Motivated by the lack of a general parametrization for exotic compact objects, we construct a class of perturbative solutions valid for small (but otherwise generic) multipolar deviations from a Schwarzschild metric in general relativity. We introduce two classes of exotic compact objects, with "soft" and "hard" hair, for which the curvature at the surface is respectively comparable to or much larger than that at the corresponding black-hole horizon. We extend the Hartle-Thorne formalism to relax the assumption of equatorial symmetry and to include deformations induced by multipole moments higher than the spin, thus constructing the most general, axisymmetric quasi-Schwarzschild solution to Einstein's vacuum equations.

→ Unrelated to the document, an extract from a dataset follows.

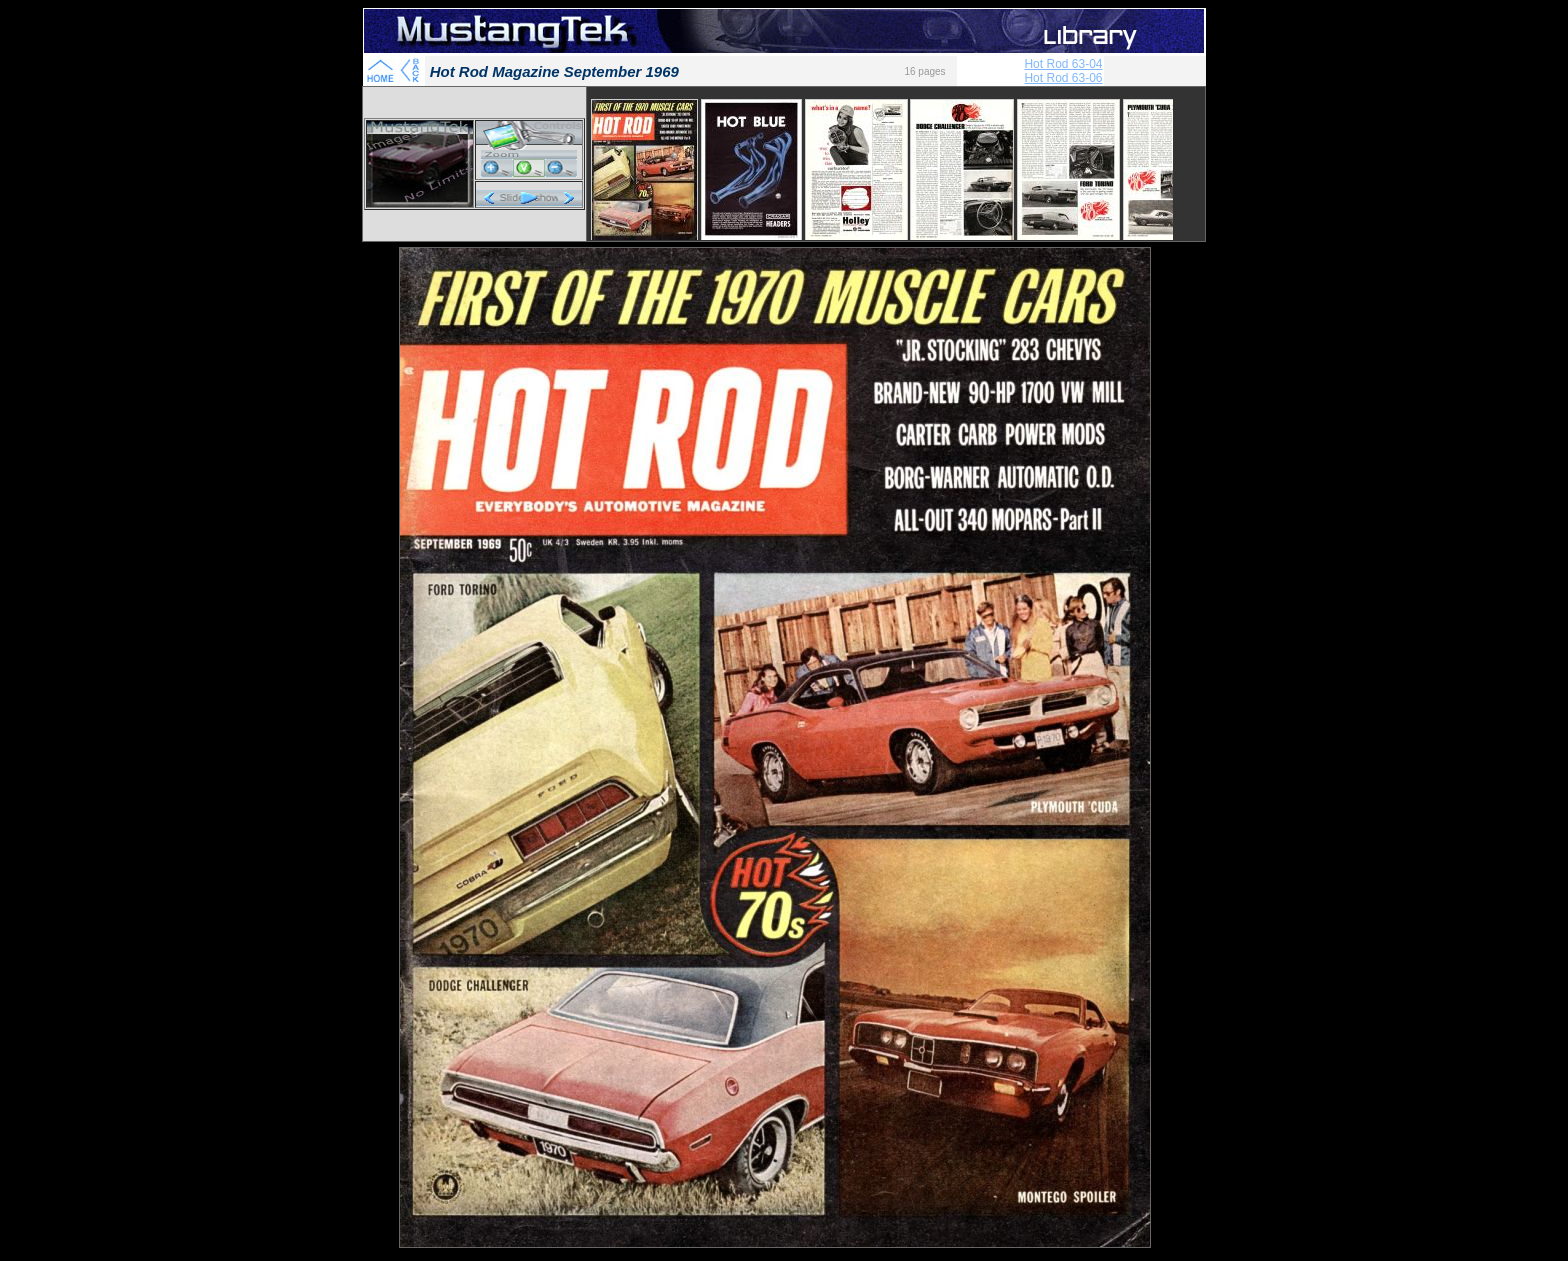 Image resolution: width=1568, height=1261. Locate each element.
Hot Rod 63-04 (1063, 64)
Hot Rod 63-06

We explicitly construct several particular solutions of objects with soft hair, which might be useful for tests of quasiblack-hole metrics, and also to study deformed neutron stars. We show that the more compact a soft exotic object is, the less hairy it will be. All its multipole moments can approach their corresponding Kerr values only in two ways as their compactness increases: either logarithmically (or faster) if the moments are spin-induced, or linearly (or faster) otherwise. Our results suggest that it is challenging (but possibly feasible with next-generation gravitational-wave detectors) to distinguish Kerr black holes from a large class of ultracompact exotic objects on the basis of their different multipolar structure.